IT wasn't pretty or even exactly what everyone anticipated, but Congress did pass a last-minute deal on the "fiscal cliff" that provides permanent estate tax relief and gives businesses some certainty moving forward.
In a nutshell, most of the Bush-era tax cuts were made permanent -- with some tweaks -- although higher-income individuals now must pay higher tax rates.
The estate tax, which would have reverted to levels that spelled trouble for family farm operations in the absence of congressional action, was permanently set through the legislation at a rate of 40% on estates valued at $5 million (and adjusted for inflation), or $10 million per couple. Without action, levels would have gone back to $1 million and 55%.
Dale Moore, American Farm Bureau Federation deputy director of public policy, plus others in the agricultural community, has long advocated for a full repeal of the estate tax.
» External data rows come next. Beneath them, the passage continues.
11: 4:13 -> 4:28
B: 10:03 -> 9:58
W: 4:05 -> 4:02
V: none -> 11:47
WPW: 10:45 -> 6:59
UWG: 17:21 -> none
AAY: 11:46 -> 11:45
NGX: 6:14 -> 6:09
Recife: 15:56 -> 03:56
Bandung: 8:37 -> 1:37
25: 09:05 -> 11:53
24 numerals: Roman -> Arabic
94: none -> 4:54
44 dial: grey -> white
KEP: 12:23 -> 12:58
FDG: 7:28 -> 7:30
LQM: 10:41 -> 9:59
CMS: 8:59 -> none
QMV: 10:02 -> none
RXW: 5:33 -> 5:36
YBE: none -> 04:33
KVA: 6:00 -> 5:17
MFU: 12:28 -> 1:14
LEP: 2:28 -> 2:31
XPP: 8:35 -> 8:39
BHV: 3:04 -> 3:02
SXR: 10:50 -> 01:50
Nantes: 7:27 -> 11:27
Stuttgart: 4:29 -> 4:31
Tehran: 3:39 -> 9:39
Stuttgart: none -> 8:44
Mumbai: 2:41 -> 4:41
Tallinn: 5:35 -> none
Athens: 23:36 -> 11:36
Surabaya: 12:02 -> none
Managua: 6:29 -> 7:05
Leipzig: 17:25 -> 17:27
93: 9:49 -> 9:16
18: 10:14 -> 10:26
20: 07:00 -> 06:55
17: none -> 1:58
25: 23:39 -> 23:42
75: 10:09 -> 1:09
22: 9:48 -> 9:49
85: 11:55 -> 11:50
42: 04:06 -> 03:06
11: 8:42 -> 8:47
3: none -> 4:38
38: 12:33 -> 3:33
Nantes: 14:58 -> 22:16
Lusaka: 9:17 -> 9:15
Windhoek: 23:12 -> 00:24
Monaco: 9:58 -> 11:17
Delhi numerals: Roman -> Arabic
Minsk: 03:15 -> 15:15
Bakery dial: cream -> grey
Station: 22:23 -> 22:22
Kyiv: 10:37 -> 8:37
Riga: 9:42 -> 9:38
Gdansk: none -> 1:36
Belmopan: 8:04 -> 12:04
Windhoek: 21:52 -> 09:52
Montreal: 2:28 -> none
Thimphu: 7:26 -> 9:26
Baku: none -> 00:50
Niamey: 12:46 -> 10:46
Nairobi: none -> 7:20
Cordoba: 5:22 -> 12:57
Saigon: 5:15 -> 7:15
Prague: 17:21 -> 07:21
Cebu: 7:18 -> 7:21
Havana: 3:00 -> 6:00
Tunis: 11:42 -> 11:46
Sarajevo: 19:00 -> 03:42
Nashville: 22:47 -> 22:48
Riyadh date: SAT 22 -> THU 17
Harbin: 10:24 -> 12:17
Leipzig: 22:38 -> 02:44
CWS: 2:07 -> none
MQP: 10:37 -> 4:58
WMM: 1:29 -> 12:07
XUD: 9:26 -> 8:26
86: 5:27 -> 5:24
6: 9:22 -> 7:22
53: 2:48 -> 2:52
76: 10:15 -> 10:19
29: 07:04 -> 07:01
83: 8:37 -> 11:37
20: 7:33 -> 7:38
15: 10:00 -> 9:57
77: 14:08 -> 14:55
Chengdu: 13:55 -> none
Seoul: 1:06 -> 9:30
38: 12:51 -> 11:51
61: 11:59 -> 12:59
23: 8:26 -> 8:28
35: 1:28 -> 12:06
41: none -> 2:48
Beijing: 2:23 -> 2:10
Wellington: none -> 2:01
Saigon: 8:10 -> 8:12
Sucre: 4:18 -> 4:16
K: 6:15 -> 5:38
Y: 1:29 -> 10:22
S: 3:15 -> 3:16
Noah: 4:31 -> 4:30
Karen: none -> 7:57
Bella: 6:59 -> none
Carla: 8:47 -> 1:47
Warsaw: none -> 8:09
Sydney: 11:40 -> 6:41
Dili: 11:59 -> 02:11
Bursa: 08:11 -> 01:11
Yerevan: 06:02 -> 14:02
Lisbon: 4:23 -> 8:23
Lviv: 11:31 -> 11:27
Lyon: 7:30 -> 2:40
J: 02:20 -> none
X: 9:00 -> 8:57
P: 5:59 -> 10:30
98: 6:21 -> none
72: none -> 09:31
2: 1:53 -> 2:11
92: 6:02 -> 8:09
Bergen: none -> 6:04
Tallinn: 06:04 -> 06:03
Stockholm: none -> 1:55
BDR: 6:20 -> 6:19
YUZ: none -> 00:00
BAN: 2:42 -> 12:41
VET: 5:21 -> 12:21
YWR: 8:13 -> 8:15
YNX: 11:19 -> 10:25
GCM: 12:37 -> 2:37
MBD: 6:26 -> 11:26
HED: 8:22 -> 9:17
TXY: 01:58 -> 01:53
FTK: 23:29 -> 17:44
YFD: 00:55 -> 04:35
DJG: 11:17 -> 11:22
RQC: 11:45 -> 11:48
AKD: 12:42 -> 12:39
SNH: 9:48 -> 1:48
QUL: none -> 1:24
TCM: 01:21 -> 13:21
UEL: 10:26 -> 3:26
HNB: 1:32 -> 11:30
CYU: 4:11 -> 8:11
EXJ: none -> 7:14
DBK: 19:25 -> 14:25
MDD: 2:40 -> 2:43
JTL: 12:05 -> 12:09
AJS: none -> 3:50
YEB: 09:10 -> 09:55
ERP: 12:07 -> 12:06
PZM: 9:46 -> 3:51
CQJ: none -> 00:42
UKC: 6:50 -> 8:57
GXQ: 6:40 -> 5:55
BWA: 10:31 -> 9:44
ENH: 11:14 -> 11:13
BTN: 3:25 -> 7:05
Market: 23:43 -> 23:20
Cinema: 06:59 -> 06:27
He said the federation is pleased that the "top-shelf priorities" of estate tax and capital gains were made permanent and noted that while increasing the estate tax rate from 35% to 40% wasn't preferred, it nevertheless represents a "compromise from all three corners."
Roger McEowen, director of the Center for Agricultural Law & Taxation at Iowa State University, said he anticipates the inflation-adjusted level to be $5.25 million, and with Iowa land values averaging $11,000 per acre, farms of up to approximately 477 acres would fall below that level, thus eliminating estate tax planning problems for a lot of people.
Danny Murphy, president of the American Soybean Assn., noted that the previous estate tax level of $1 million could have applied to the sale of as few as 80 acres in the Midwest.
Contrary to recent years, when each year brought with it a different level, Murphy said, "This is a big win for agriculture and gives farmers the ability to do estate tax planning with certainty over a time period."
Less to take home
According to the Tax Policy Center, even though the tax cuts have been extended for 98% of taxpayers, 77% of Americans will pay higher taxes in 2013. As of Dec. 31, 2012, the temporary 2% reduction in an employee's share of the Social Security tax expired, and this provision was not extended as part of the fiscal cliff negotiations.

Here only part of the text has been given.